### [To do]
Restate the data word for word and leave the images out.

### [Input]
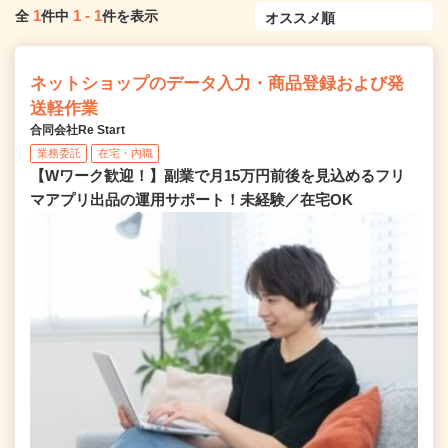
1
1
-
1
全
件中
件を表示
ネットショップのデータ入力・商品登録および発
送軽作業
合同会社Re Start
業務委託
在宅・内職
【Wワーク歓迎！】副業で月15万円前後を見込めるフリ
マアプリ出品の運用サポート！未経験／在宅OK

### [Result below]
1
1
-
1
全
件中
件を表示
ネットショップのデータ入力・商品登録および発
送軽作業
合同会社Re Start
業務委託
在宅・内職
【Wワーク歓迎！】副業で月15万円前後を見込めるフリ
マアプリ出品の運用サポート！未経験／在宅OK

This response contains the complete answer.